U.S. Army General John Campbell fell short of squarely acknowledging U.S. responsibility for an air strike that killed 22 people in an Afghan hospital run by aid group Medecins Sans Frontieres (MSF) on Saturday.
MSF reiterated its call for an independent investigation into the incident, though the White House said on Monday it was confident ongoing probes by the U.S. military, NATO, and Afghan security officials would provide a full account of the circumstances surrounding the strike.

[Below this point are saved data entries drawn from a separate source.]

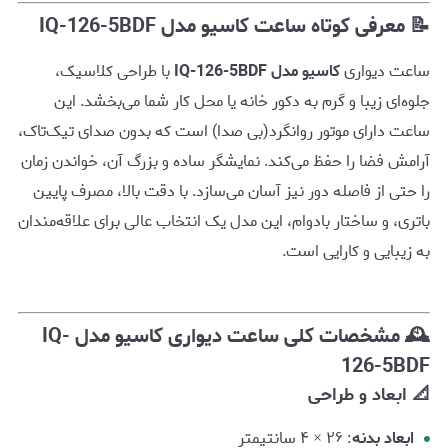
📝 معرفی کوتاه ساعت کاسیو مدل IQ-126-5BDF
ساعت دیواری
کاسیو مدل IQ-126-5BDF
با طراحی کلاسیک،
جلوه‌ای زیبا و گرم به دکور خانه یا محل کار شما می‌بخشد. این
ساعت دارای موتور روانگرد(بی صدا) است که بدون صدای تیک‌تاک،
آرامش فضا را حفظ می‌کند. نمایشگر ساده و بزرگ آن، خواندن زمان
را حتی از فاصله دور نیز آسان می‌سازد. با دقت بالا، مصرف پایین
باتری، و ساختار بادوام، این مدل یک انتخاب عالی برای علاقه‌مندان
به زیبایی و کارایی است.
🕰 مشخصات کلی ساعت دیواری کاسیو مدل IQ-
126-5BDF
📐 ابعاد و طراحی
ابعاد بدنه
: ۲۶ × ۴ سانتیمتر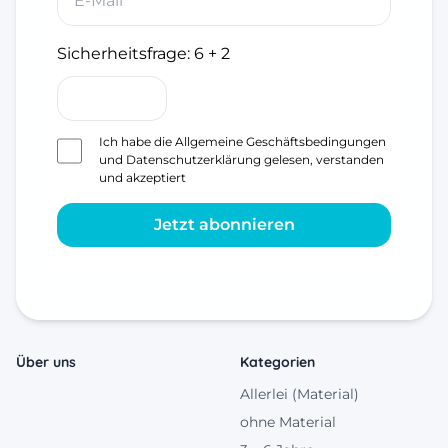
Sicherheitsfrage:
6 + 2
Ich habe die
Allgemeine Geschäftsbedingungen
und
Datenschutzerklärung
gelesen, verstanden
und akzeptiert
Jetzt abonnieren
Über uns
Kategorien
Allerlei (Material)
ohne Material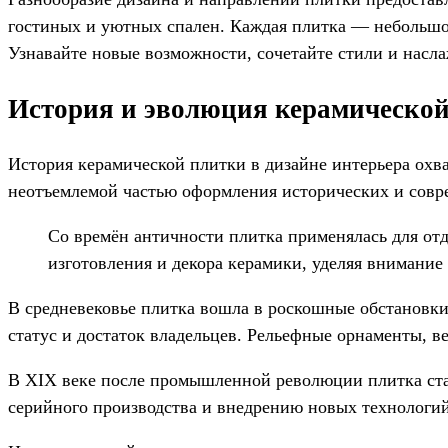
гостиных и уютных спален. Каждая плитка — небольшой
Узнавайте новые возможности, сочетайте стили и насла
История и эволюция керамической
История керамической плитки в дизайне интерьера охва
неотъемлемой частью оформления исторических и сов
Со времён античности плитка применялась для от
изготовления и декора керамики, уделяя внимание 
В средневековье плитка вошла в роскошные обстановк
статус и достаток владельцев. Рельефные орнаменты, в
В XIX веке после промышленной революции плитка ста
серийного производства и внедрению новых технологий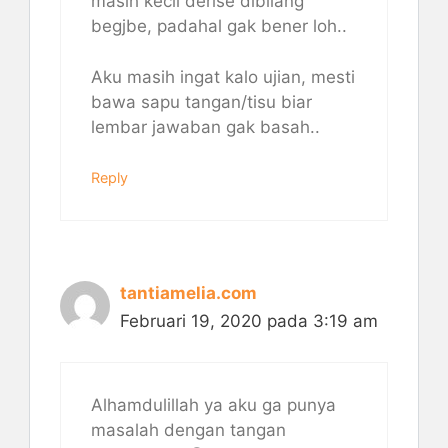
masih kecil derise dibilang
begjbe, padahal gak bener loh..
Aku masih ingat kalo ujian, mesti
bawa sapu tangan/tisu biar
lembar jawaban gak basah..
Reply
tantiamelia.com
Februari 19, 2020 pada 3:19 am
Alhamdulillah ya aku ga punya
masalah dengan tangan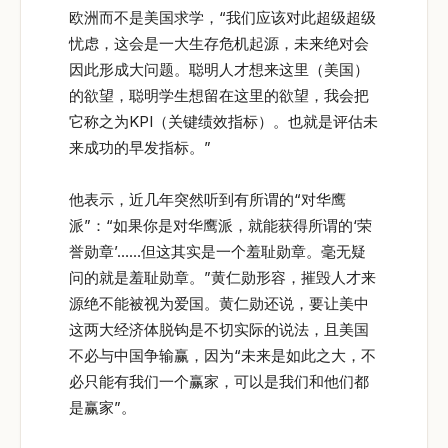
欧洲而不是美国求学，“我们应该对此超级超级
忧虑，这会是一大生存危机起源，未来绝对会
因此形成大问题。聪明人才想来这里（美国）
的欲望，聪明学生想留在这里的欲望，我会把
它称之为KPI（关键绩效指标）。也就是评估未
来成功的早发指标。”
他表示，近几年突然听到有所谓的“对华鹰
派”：“如果你是对华鹰派，就能获得所谓的‘荣
誉勋章’……但这其实是一个羞耻勋章。毫无疑
问的就是羞耻勋章。”黄仁勋形容，摧毁人才来
源绝不能被视为爱国。黄仁勋还说，要让美中
这两大经济体脱钩是不切实际的说法，且美国
不必与中国争输赢，因为“未来是如此之大，不
必只能有我们一个赢家，可以是我们和他们都
是赢家”。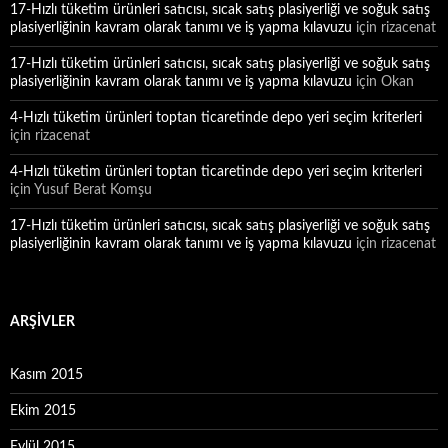
17-Hızlı tüketim ürünleri satıcısı, sıcak satış plasiyerliği ve soğuk satış
plasiyerliğinin kavram olarak tanımı ve iş yapma kılavuzu
için
rizacenat
17-Hızlı tüketim ürünleri satıcısı, sıcak satış plasiyerliği ve soğuk satış
plasiyerliğinin kavram olarak tanımı ve iş yapma kılavuzu
için
Okan
4-Hızlı tüketim ürünleri toptan ticaretinde depo yeri seçim kriterleri
için
rizacenat
4-Hızlı tüketim ürünleri toptan ticaretinde depo yeri seçim kriterleri
için
Yusuf Berat Komşu
17-Hızlı tüketim ürünleri satıcısı, sıcak satış plasiyerliği ve soğuk satış
plasiyerliğinin kavram olarak tanımı ve iş yapma kılavuzu
için
rizacenat
ARŞIVLER
Kasım 2015
Ekim 2015
Eylül 2015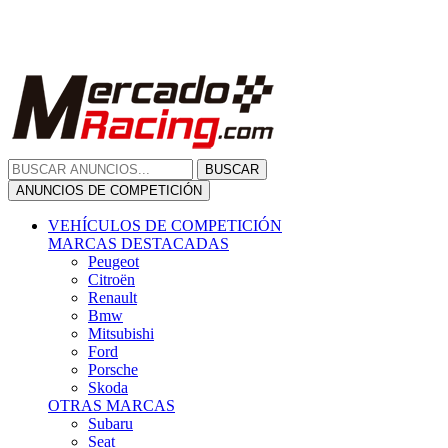
Citroën
Renault
Bmw
Mitsubishi
Ford
Porsche
Skoda
OTRAS MARCAS
Subaru
Seat
Opel
Volkswagen
Hyundai
Fiat, Alfa Romeo, Lancia, Jeep
Toyota
Suzuki
Honda
Mini
Dacia
Audi
Otras Marcas
ANUNCIOS DE COMPRA
Compra De Coches
ALQUILER VEHÍCULOS
ALQUILER VEHÍCULOS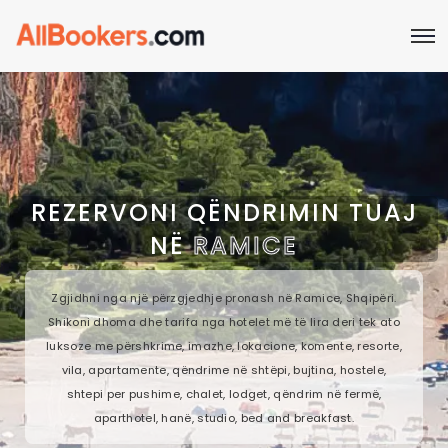
REZERVONI QËNDRIMIN TUAJ
NË
RAMICE
Zgjidhni nga një përzgjedhje pronash në Ramice, Shqipëri.
Shikoni dhoma dhe tarifa nga hotelet më të lira deri tek ato
luksoze me përshkrime, imazhe, lokacione, komente, resorte,
vila, apartamente, qëndrime në shtëpi, bujtina, hostele,
shtepi per pushime, chalet, lodget, qëndrim në fermë,
aparthotel, hanë, studio, bed and breakfast.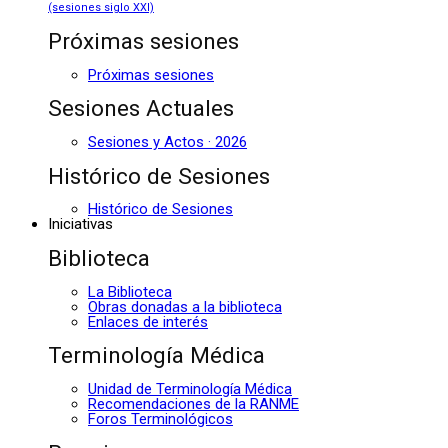
(sesiones siglo XXI)
Próximas sesiones
Próximas sesiones
Sesiones Actuales
Sesiones y Actos · 2026
Histórico de Sesiones
Histórico de Sesiones
Iniciativas
Biblioteca
La Biblioteca
Obras donadas a la biblioteca
Enlaces de interés
Terminología Médica
Unidad de Terminología Médica
Recomendaciones de la RANME
Foros Terminológicos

Campbell said U.S. forces were not under direct fire in the incident and the air strike had not been called on their behalf, contrary to previous statements from the U.S. military.
"We have now learned that on October 3 Afghan forces advised that they were taking fire from enemy positions and asked for air support from U.S. forces," Campbell said in a briefing with reporters. "An air strike was then called to eliminate the Taliban threat, and several civilians were accidentally struck."
In a statement on Monday, MSF General Director Christopher Stokes said Campbell's comments amounted to trying to pass responsibility for the strike to the Afghan government.
"The reality is the U.S. dropped those bombs," the statement said. "The U.S. hit a huge hospital full of wounded patients and MSF staff. The U.S. military remains responsible for the targets it hits, even though it is part of a coalition. There can be no justification for this horrible attack."
U.S. Army Brigadier General Richard Kim is the senior investigator on the incident and is in Kunduz now, Campbell said. The White House said NATO will also conduct its own investigation, in addition to a third, joint probe by the U.S. military and Afghan security officials.
"If errors were committed, we'll acknowledge them," Campbell said. "We'll hold those responsible accountable, and we'll take steps to ensure mistakes are not repeated."
Responding to earlier calls by MSF for an international probe, Campbell did not close the door to an outside investigation.
"If there's other investigations out there that need to go on, I'll make sure that we coordinate those as well," Campbell said.
White House spokesman Josh Earnest said on Monday that President Barack Obama has confidence in the three investigations to provide a "full accounting."
"His expectation is that details won't be...whitewashed...so that if it's necessary to take steps to prevent something like this from ever happening again, that those reforms are implemented promptly and effectively," Earnest said.
Campbell declined to comment on whether the United States had called a pause to air strikes, but said he had not suspended "train, advise, and assist" support from U.S. forces to the Afghans.
Campbell said he expected a preliminary report on the incident "very shortly, in the next couple of days."